An estimated 700 million Africans still don’t have regular access to electricity. Most of the people with the least access to electricity live in remote areas.

Our Observer, Evariste Akoumian, decided to tackle this problem by building a school bag adorned with a small solar panel hooked up to a lamp. When the child carries his or her backpack to school, the sun charges the battery. Later, if the child is at home and wants to study after dark, they can just plug the lamp into the battery using a USB cable.

When empty, the backpack only weighs 350 grammes, according to our Observer.

The lamp can run for up to five hours.

“Kids only have about an hour of daylight left to study when they get home from school”

Evariste Akoumian created this special backpack, which he called the "Solarpak".

I work for a company that delivers computer hardware. When I was travelling around the country for work, I noticed that most households in rural areas only have one gas lamp to provide light after dark. Often, there are five or ten people living in one household and, obviously, the parents monopolise the use of the light.

A child finishes school at 4:30 pm. In September, when the school year begins, the sun sets around 6pm. That means that by the time a child gets home from school, he or she only has about an hour of daylight to study by – if that. These are not the right conditions for children to make academic progress. I keep thinking about how it wasn’t fair that these children in rural areas don’t have the same chance for success as children living in cities with electricity.

Our Observer, Evariste, gives backpacks to Ivorian schoolkids.
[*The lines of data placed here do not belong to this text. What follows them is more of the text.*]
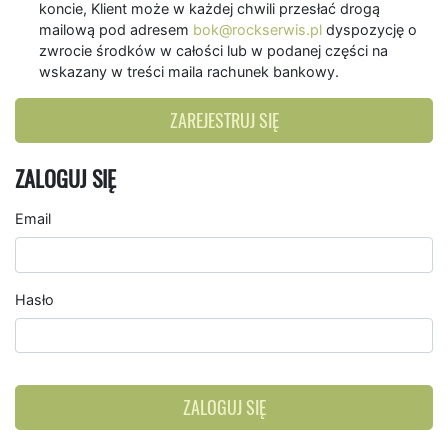
koncie, Klient może w każdej chwili przesłać drogą
mailową pod adresem
bok@rockserwis.pl
dyspozycję o
zwrocie środków w całości lub w podanej części na
wskazany w treści maila rachunek bankowy.
ZAREJESTRUJ SIĘ
ZALOGUJ SIĘ
Email
Hasło
ZALOGUJ SIĘ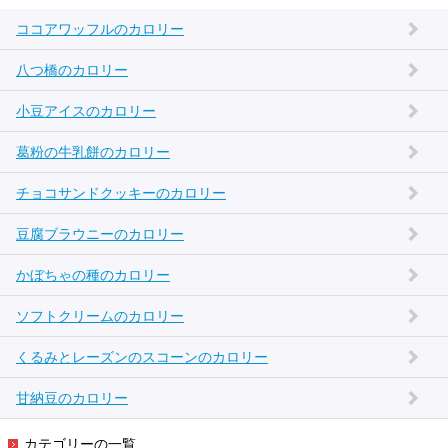
ココアワッフルのカロリー
八つ橋のカロリー
小豆アイスのカロリー
葛粉の牛乳餅のカロリー
チョコサンドクッキーのカロリー
豆腐ブラウニーのカロリー
かぼちゃの種のカロリー
ソフトクリームのカロリー
くるみとレーズンのスコーンのカロリー
甘納豆のカロリー
カテゴリーの一覧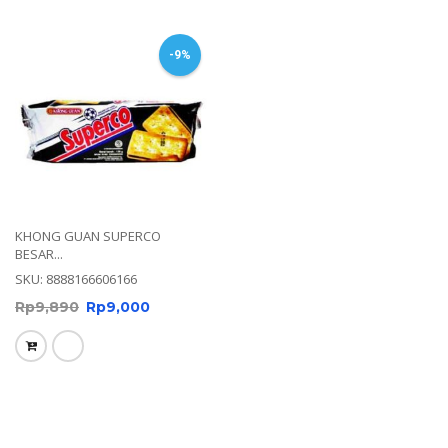
-9%
KHONG GUAN SUPERCO
BESAR...
SKU: 8888166606166
Rp
9,890
Rp
9,000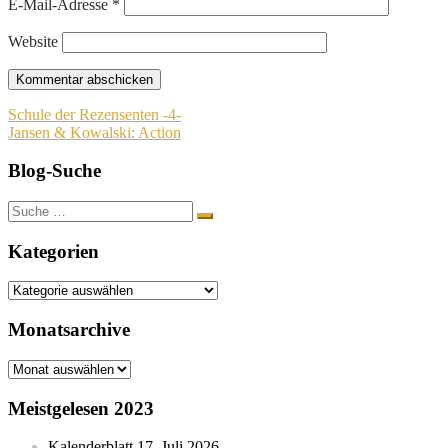
E-Mail-Adresse
*
Website
Beitragsnavigation
Schule der Rezensenten -4-
Jansen & Kowalski: Action
Blog-Suche
Suche
nach:
Kategorien
Kategorien
Monatsarchive
Monatsarchive
Meistgelesen 2023
Kalenderblatt 17. Juli 2026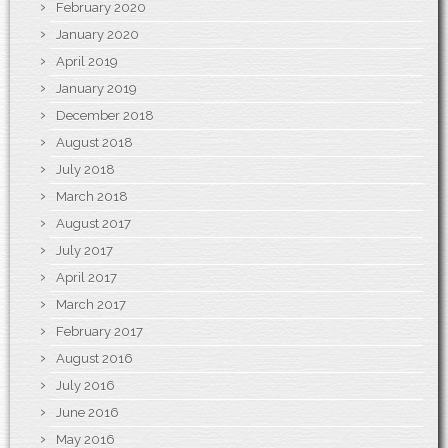
February 2020
January 2020
April 2019
January 2019
December 2018
August 2018
July 2018
March 2018
August 2017
July 2017
April 2017
March 2017
February 2017
August 2016
July 2016
June 2016
May 2016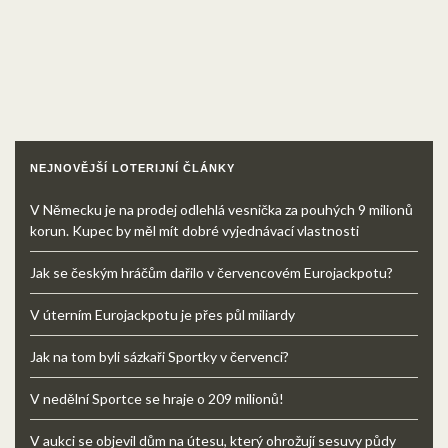
NEJNOVĚJŠÍ LOTERIJNÍ ČLÁNKY
V Německu je na prodej odlehlá vesnička za pouhých 9 milionů
korun. Kupec by měl mít dobré vyjednávací vlastnosti
Jak se českým hráčům dařilo v červencovém Eurojackpotu?
V úterním Eurojackpotu je přes půl miliardy
Jak na tom byli sázkaři Sportky v červenci?
V nedělní Sportce se hraje o 209 milionů!
V aukci se objevil dům na útesu, který ohrožují sesuvy půdy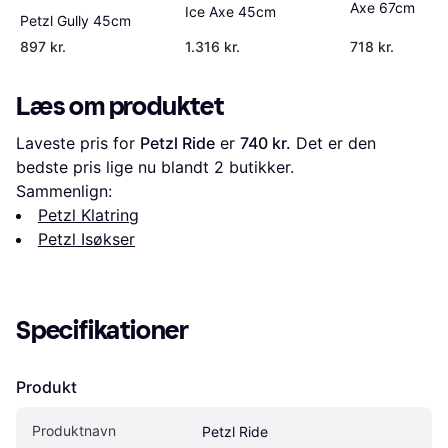
Axe 67cm
Ice Axe 45cm
Petzl Gully 45cm
897 kr.
1.316 kr.
718 kr.
Læs om produktet
Laveste pris for 
Petzl Ride
 er 
740 kr.
 Det er den 
bedste pris lige nu blandt 
2
 butikker.
Sammenlign:
Petzl Klatring
Petzl Isøkser
Specifikationer
Produkt
Produktnavn
Petzl Ride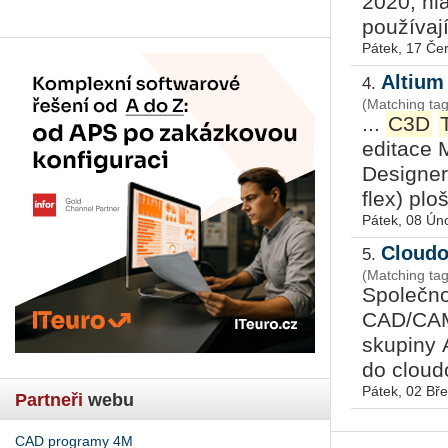
2020, hlav
po­u­ží­va­
Pátek, 17 Če
Altium
4.
(Matching ta
...
C3D
editace 
Designer
flex) plo
Pátek, 08 Ún
Cloudo
5.
(Matching tag
Společno
CAD/CA
skupiny 
do cloud
Pátek, 02 Bř
Partneři
webu
CAD programy 4M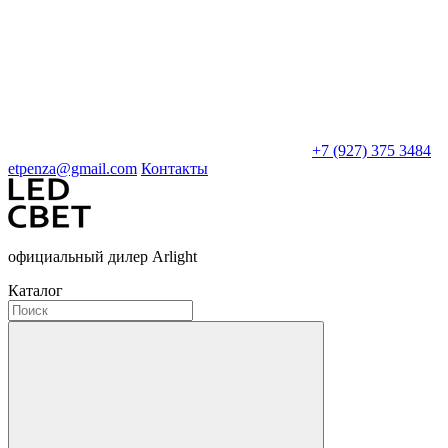
+7 (927) 375 3484
etpenza@gmail.com
Контакты
официальный дилер Arlight
Каталог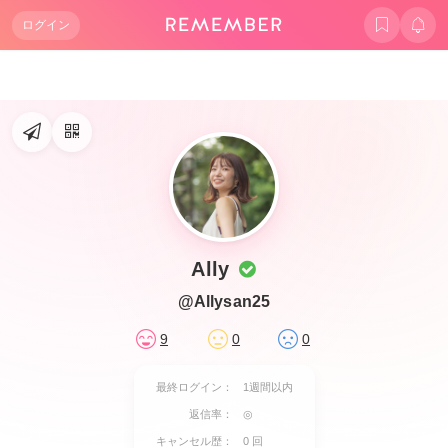
ログイン
Ally
@Allysan25
9
0
0
最終ログイン：
1週間以内
返信率：
◎
キャンセル歴：
0 回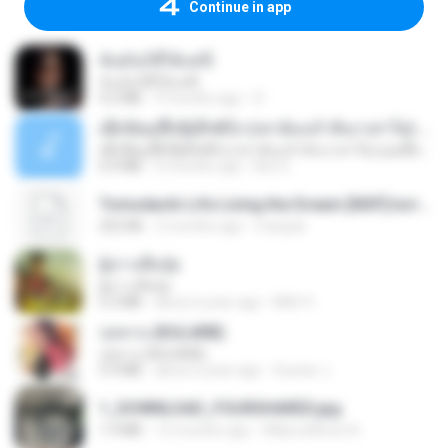
Continue in app
ฉันมันก็ดีได้แค่นี้
ฉันมันก็ดีได้แค่นี้
4.2 MB
9 months ago
D
ເຊົາຮ້ອງເຖົ້າຊິເອົາທໍ່ໃດ (เซาฮ้องเถ้าสิเอาเท่าใด) ບຸນເກີດ ຫນູຫ່ວງ ft. ໂສພາ ຈຸນທະລາ
ເຊົາຮ້ອງເຖົ້າຊິເອົາທໍ່ໃດ (เซาฮ้องเถ้าสิเอาเท่าใด) ບຸນເກີດ ຫນູຫ່ວງ ft. ໂສພາ ຈຸນທະລາ
6.0 MB
2 months ago
But G.
Tomodachi Life Living the Dream [NSP].torrent
252 KB
2 months ago
margob
ผู้บ่าวเสื้อปุ๋ย
ผู้บ่าวเสื้อปุ๋ย
5.2 MB
about a year ago
Mith 9.
กุหลาบ (KULARB)
กุหลาบ (KULARB)
5.9 MB
about a year ago
Suwan J.
1_DOWNLOAD_FOURSHARED.jpg
1.9 MB
12 months ago
Wtlprodthree A.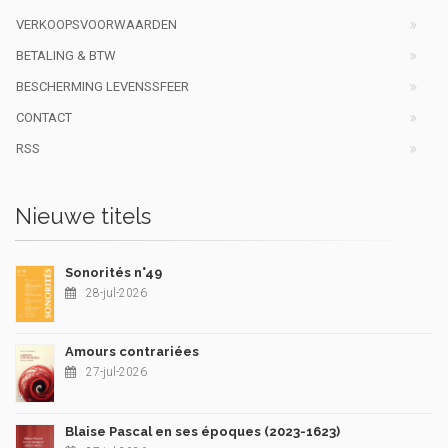
VERKOOPSVOORWAARDEN
BETALING & BTW
BESCHERMING LEVENSSFEER
CONTACT
RSS
Nieuwe titels
Sonorités n°49
28-jul-2026
Amours contrariées
27-jul-2026
Blaise Pascal en ses époques (2023-1623)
“I have already given out 200 of these backpacks”

I thought to myself that the solution would need to be a simple device that could provide energy without too much effort. I started thinking about backpacks with built-in solar panels that could collect energy while the child walks to school [Editor’s note: Similar solar-power backpacks are already in use in some places in South Africa and Togo]. In just one day, the solar panels can soak up enough energy to keep the lamp going for four or five hours.

I invested a lot of my own money in this project: about 32 million francs CFA [about 48,000 euros]. With that, I was able to make 500 backpacks. I have given out 200 of them in the villages of Afféry and Songon, to the south of Abidjan.

“With a little help, I could create up to 100 jobs through this project”

For the time being, Evariste has not found sponsors for his project, even if the US Embassy in the Ivory Coast has publicised it. For now, he is importing the backpacks and the solar panels from Asia, and assembling the final product in the Ivory Coast. However, Evariste soon hopes to change that.

For now, I have about 10 people working on this project. I pay some of them while others are volunteers. In a few months, I hope to be able to start manufacturing the backpacks in the Ivory Coast, and hire between 50 and 100 people. I want to build partnerships with schools and NGOs in order to give out as many of these backpacks as possible. I will also sell some of these backpacks, but I have decided to charge no more than 10,000 francs CFA [about 15 euros] for each .

Now, I am looking for partners who can help us produce these backpacks. I am also interested in making these backpacks available in neighbouring countries like Mali, Senegal and Niger. Rural areas in those countries face the same problem of a lack of reliable electricity as villages in the Ivory Coast.